I found a couple of items at Goodwill that I decided to re-purpose into some NBC inspired sculpts. More pictures here: http://www.hauntforum.com/album.php?albumid=1757
NBC Snowman.

















NBC Cat Siren Weathervane.


----------



## jdubbya (Nov 6, 2005)

Sweet! Great finds and your usual awesome makeovers! Love the pumpkin/lamp post!


----------



## Hairazor (Mar 13, 2012)

Awesome, Love the weather vane


----------



## RoxyBlue (Oct 6, 2008)

Those turned out fabulous, bob!


----------



## Lightman (Aug 25, 2014)

Great job Bob!
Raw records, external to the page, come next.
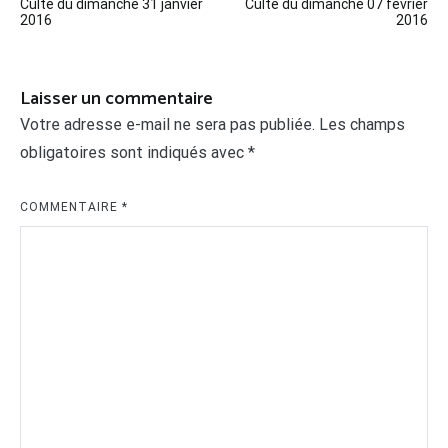
Culte du dimanche 31 janvier
Culte du dimanche 07 février
de
2016
2016
l’article
Laisser un commentaire
Votre adresse e-mail ne sera pas publiée.
Les champs
obligatoires sont indiqués avec
*
COMMENTAIRE
*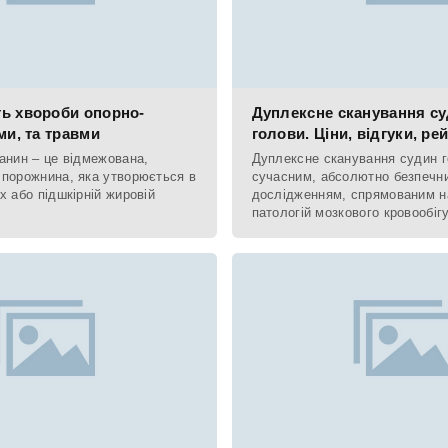
ь хвороби опорно-
Дуплексне сканування су
ми, та травми
голови. Ціни, відгуки, ре
анин – це відмежована,
Дуплексне сканування судин г
 порожнина, яка утворюється в
сучасним, абсолютно безпечн
х або підшкірній жировій
дослідженням, спрямованим н
патологій мозкового кровообіг
судинної системи досліджуван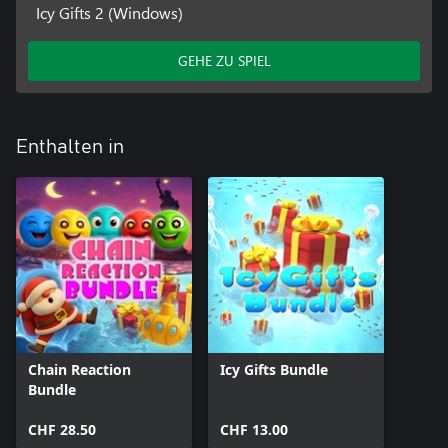
Icy Gifts 2 (Windows)
GEHE ZU SPIEL
Enthalten in
Chain Reaction
Icy Gifts Bundle
Bundle
CHF 28.50
CHF 13.00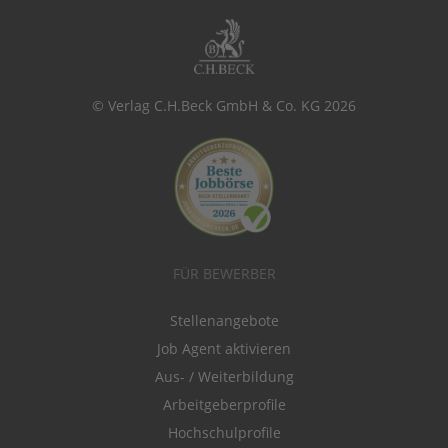
© Verlag C.H.Beck GmbH & Co. KG 2026
FÜR BEWERBER
Stellenangebote
Job Agent aktivieren
Aus- / Weiterbildung
Arbeitgeberprofile
Hochschulprofile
Very creative and inventive mind you have there buddy.


----------



## bobzilla (Nov 13, 2008)

Thanks guys!


----------



## Sawtooth Jack (Apr 9, 2011)

Terrific makeovers Bob!


----------



## Spooky1 (Aug 25, 2008)

Those are too cool. Great job.


----------



## bobzilla (Nov 13, 2008)

Final aging on the NBC cat siren.


----------



## Wildcat (Nov 3, 2007)

Those look awesome. 
Well done.


----------



## RoxyBlue (Oct 6, 2008)

Lovely!


----------



## Monk (Aug 26, 2008)

Love it!


----------



## The Halloween Lady (Aug 18, 2010)

Bob you never cease to amaze me!


----------



## bobzilla (Nov 13, 2008)

Thanks everyone


----------



## Great Pumpkin (Feb 21, 2011)

Beautiful work Bob!! I love it!!


----------



## bobzilla (Nov 13, 2008)

Thank you! 



Great Pumpkin said:


> Beautiful work Bob!! I love it!!


----------



## Fiend4Halloween (Aug 28, 2008)

What a scream!! Great job!


----------



## AtmosFX_Jen (Jan 13, 2016)

These are awesome! I love the lamp post.


----------



## Headless (Sep 4, 2011)

That weather vane is fantastic Bob - great work!


----------



## Pumpkin5 (Aug 8, 2010)

:jol:Wow Robert, those are both cool, but that weathervane looks just like the one in the movie. You are super talented and super inspired. NBC RULES! (as do you)


----------



## bobzilla (Nov 13, 2008)

Thanks P5, everyone! 
PS, P5, there was no weathervane in the movie  
I just took creative licencing 



Pumpkin5 said:


> :jol:Wow Robert, those are both cool, but that weathervane looks just like the one in the movie. You are super talented and super inspired. NBC RULES! (as do you)


----------



## Pumpkin5 (Aug 8, 2010)

:jol:^Are you positive? I thought there was one! If not, I'll give Burton a call, and I'm sure he'll want to go back and re-shoot the movie so he can add your weathervane to it. (it's that good!)


----------



## bobzilla (Nov 13, 2008)

Positive 
At least not a weathervane with a cat siren on top of it 
Thanks P5!



Pumpkin5 said:


> :jol:^Are you positive? I thought there was one! If not, I'll give Burton a call, and I'm sure he'll want to go back and re-shoot the movie so he can add your weathervane to it. (it's that good!)


----------



## Sawtooth Jack (Apr 9, 2011)

Jack Skellington's house had a few lighting rods or something of the kind on the roof I think. Your weathervane has a similar feel to it!


----------